_Task item:_ With the pictures left out, every record must be reproduced exactly.

_Given information:_
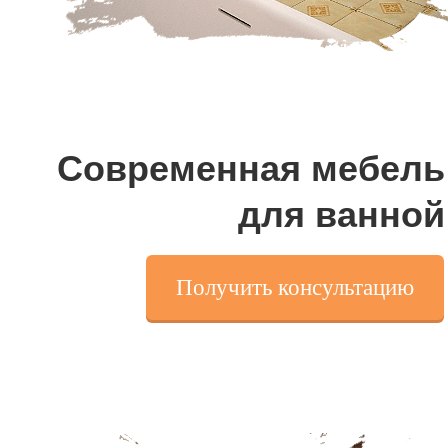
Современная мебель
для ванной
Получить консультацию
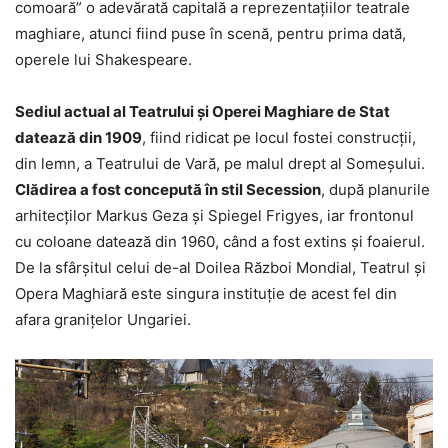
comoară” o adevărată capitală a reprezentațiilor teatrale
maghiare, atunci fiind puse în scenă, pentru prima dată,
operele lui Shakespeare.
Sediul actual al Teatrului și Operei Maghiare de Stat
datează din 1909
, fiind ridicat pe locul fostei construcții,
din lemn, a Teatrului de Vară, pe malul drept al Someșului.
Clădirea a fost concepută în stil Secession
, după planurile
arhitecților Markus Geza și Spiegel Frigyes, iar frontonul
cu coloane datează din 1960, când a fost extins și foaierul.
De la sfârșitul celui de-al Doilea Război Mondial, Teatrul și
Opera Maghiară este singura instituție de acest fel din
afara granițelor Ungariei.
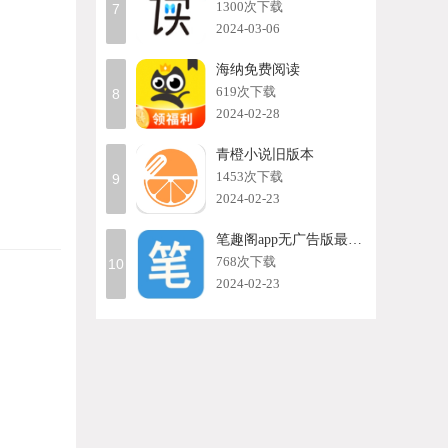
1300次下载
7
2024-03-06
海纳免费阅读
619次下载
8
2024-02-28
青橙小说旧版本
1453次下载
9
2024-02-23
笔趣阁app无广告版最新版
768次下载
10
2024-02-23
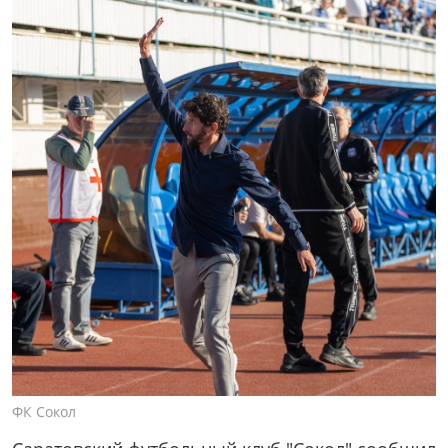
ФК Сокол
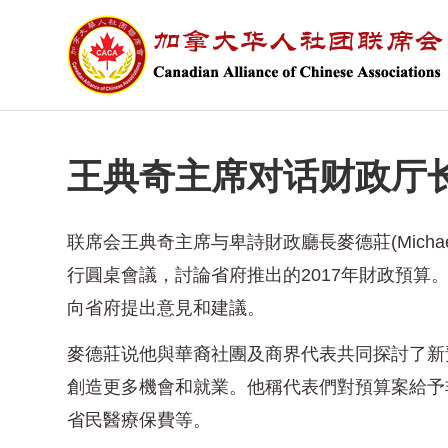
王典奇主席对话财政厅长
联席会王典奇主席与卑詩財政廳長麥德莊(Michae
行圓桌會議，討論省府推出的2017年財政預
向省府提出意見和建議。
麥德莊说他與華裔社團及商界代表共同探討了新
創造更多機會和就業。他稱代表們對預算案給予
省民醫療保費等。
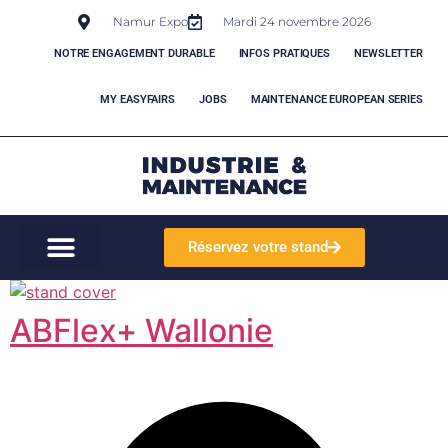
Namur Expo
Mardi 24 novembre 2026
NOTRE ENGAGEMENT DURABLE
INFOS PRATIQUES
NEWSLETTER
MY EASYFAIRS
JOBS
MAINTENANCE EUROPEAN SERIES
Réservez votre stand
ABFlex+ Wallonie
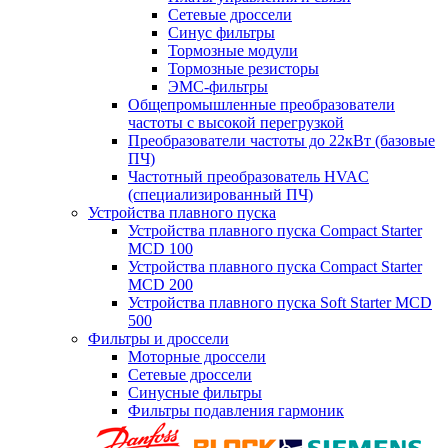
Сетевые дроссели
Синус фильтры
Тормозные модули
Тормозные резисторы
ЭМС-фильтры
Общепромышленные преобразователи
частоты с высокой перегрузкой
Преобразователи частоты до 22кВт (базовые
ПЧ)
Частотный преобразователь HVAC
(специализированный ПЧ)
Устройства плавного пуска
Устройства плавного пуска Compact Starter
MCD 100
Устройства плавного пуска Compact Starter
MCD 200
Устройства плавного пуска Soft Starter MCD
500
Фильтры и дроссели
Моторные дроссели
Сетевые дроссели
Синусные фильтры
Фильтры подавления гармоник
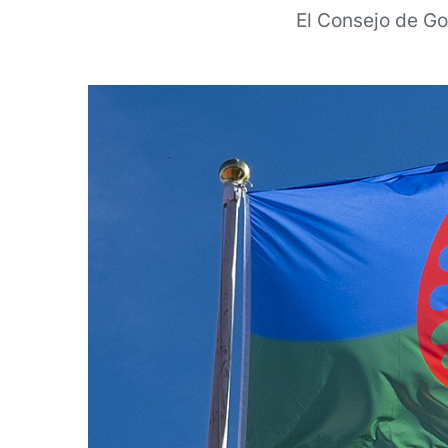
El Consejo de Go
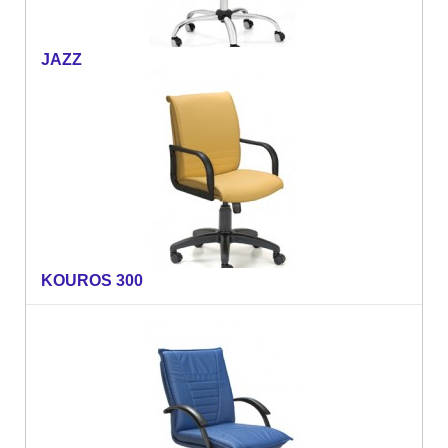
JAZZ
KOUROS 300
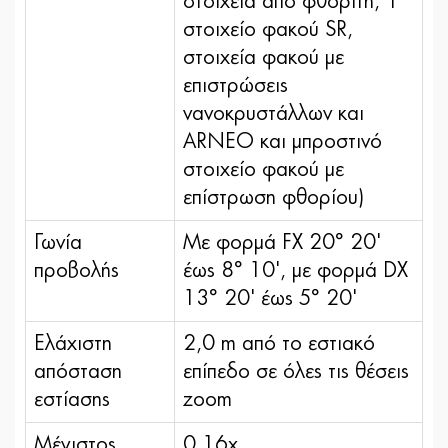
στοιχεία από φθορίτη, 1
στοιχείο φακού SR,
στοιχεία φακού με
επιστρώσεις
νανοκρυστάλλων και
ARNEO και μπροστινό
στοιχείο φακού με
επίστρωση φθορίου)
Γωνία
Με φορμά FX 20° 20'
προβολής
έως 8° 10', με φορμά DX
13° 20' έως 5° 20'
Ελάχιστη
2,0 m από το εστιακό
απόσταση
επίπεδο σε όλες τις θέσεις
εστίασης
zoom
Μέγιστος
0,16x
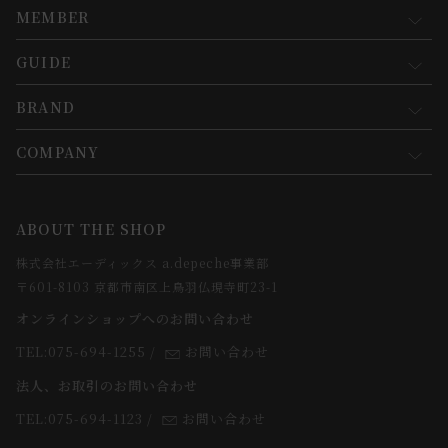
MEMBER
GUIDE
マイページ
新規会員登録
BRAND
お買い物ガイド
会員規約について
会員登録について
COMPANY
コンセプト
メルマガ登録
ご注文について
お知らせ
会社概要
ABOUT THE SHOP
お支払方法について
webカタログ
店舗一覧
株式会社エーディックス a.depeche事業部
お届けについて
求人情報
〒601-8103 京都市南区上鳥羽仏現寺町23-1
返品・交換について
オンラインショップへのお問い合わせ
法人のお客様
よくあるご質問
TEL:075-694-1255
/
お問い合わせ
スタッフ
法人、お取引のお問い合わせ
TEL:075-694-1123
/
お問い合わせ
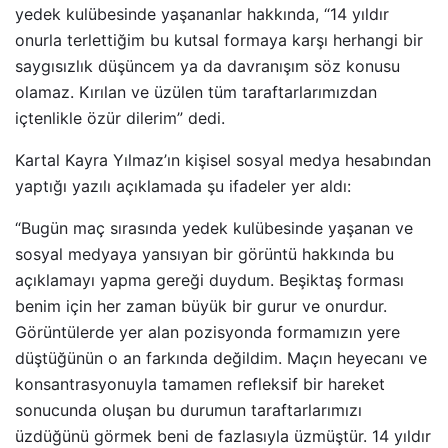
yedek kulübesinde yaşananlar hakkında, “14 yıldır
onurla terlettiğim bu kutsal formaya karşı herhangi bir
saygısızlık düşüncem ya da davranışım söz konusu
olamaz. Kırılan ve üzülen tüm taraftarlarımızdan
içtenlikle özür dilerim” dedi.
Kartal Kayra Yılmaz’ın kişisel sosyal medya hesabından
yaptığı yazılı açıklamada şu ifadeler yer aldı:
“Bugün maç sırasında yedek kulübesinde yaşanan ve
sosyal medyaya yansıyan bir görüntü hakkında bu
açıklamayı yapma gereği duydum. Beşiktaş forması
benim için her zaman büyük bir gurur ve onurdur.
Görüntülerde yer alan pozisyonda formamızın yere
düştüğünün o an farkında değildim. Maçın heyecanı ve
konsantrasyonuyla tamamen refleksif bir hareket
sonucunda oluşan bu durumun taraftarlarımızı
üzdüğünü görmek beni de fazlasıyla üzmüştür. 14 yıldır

_Task result:_
Современная мебель
для ванной
Получить консультацию
comoară” o adevărată capitală a reprezentațiilor teatrale
maghiare, atunci fiind puse în scenă, pentru prima dată,
operele lui Shakespeare.
Sediul actual al Teatrului și Operei Maghiare de Stat
datează din 1909
, fiind ridicat pe locul fostei construcții,
din lemn, a Teatrului de Vară, pe malul drept al Someșului.
Clădirea a fost concepută în stil Secession
, după planurile
arhitecților Markus Geza și Spiegel Frigyes, iar frontonul
cu coloane datează din 1960, când a fost extins și foaierul.
De la sfârșitul celui de-al Doilea Război Mondial, Teatrul și
Opera Maghiară este singura instituție de acest fel din
afara granițelor Ungariei.
1300次下载
7
2024-03-06
海纳免费阅读
619次下载
8
2024-02-28
青橙小说旧版本
1453次下载
9
2024-02-23
笔趣阁app无广告版最新版
768次下载
10
2024-02-23
ФК Сокол
王典奇主席对话财政厅长
联席会王典奇主席与卑詩財政廳長麥德莊(Michae
行圓桌會議，討論省府推出的2017年財政預
向省府提出意見和建議。
麥德莊说他與華裔社團及商界代表共同探討了新
創造更多機會和就業。他稱代表們對預算案給予
省民醫療保費等。
Namur Expo
Mardi 24 novembre 2026
NOTRE ENGAGEMENT DURABLE
INFOS PRATIQUES
NEWSLETTER
MY EASYFAIRS
JOBS
MAINTENANCE EUROPEAN SERIES
Réservez votre stand
ABFlex+ Wallonie
Сетевые дроссели
Синус фильтры
Тормозные модули
Тормозные резисторы
ЭМС-фильтры
Общепромышленные преобразователи
частоты с высокой перегрузкой
Преобразователи частоты до 22кВт (базовые
ПЧ)
Частотный преобразователь HVAC
(специализированный ПЧ)
Устройства плавного пуска
Устройства плавного пуска Compact Starter
MCD 100
Устройства плавного пуска Compact Starter
MCD 200
Устройства плавного пуска Soft Starter MCD
500
Фильтры и дроссели
Моторные дроссели
Сетевые дроссели
Синусные фильтры
Фильтры подавления гармоник
El Consejo de Go
JAZZ
KOUROS 300
στοιχεία από φθορίτη, 1
στοιχείο φακού SR,
στοιχεία φακού με
επιστρώσεις
νανοκρυστάλλων και
ARNEO και μπροστινό
στοιχείο φακού με
επίστρωση φθορίου)
Γωνία
Με φορμά FX 20° 20'
προβολής
έως 8° 10', με φορμά DX
13° 20' έως 5° 20'
Ελάχιστη
2,0 m από το εστιακό
απόσταση
επίπεδο σε όλες τις θέσεις
εστίασης
zoom
Μέγιστος
0,16x
MEMBER
GUIDE
マイページ
新規会員登録
BRAND
お買い物ガイド
会員規約について
会員登録について
COMPANY
コンセプト
メルマガ登録
ご注文について
お知らせ
会社概要
ABOUT THE SHOP
お支払方法について
webカタログ
店舗一覧
株式会社エーディックス a.depeche事業部
お届けについて
求人情報
〒601-8103 京都市南区上鳥羽仏現寺町23-1
返品・交換について
オンラインショップへのお問い合わせ
法人のお客様
よくあるご質問
TEL:075-694-1255
/
お問い合わせ
スタッフ
法人、お取引のお問い合わせ
TEL:075-694-1123
/
お問い合わせ
yedek kulübesinde yaşananlar hakkında, “14 yıldır
onurla terlettiğim bu kutsal formaya karşı herhangi bir
saygısızlık düşüncem ya da davranışım söz konusu
olamaz. Kırılan ve üzülen tüm taraftarlarımızdan
içtenlikle özür dilerim” dedi.
Kartal Kayra Yılmaz’ın kişisel sosyal medya hesabından
yaptığı yazılı açıklamada şu ifadeler yer aldı:
“Bugün maç sırasında yedek kulübesinde yaşanan ve
sosyal medyaya yansıyan bir görüntü hakkında bu
açıklamayı yapma gereği duydum. Beşiktaş forması
benim için her zaman büyük bir gurur ve onurdur.
Görüntülerde yer alan pozisyonda formamızın yere
düştüğünün o an farkında değildim. Maçın heyecanı ve
konsantrasyonuyla tamamen refleksif bir hareket
sonucunda oluşan bu durumun taraftarlarımızı
üzdüğünü görmek beni de fazlasıyla üzmüştür. 14 yıldır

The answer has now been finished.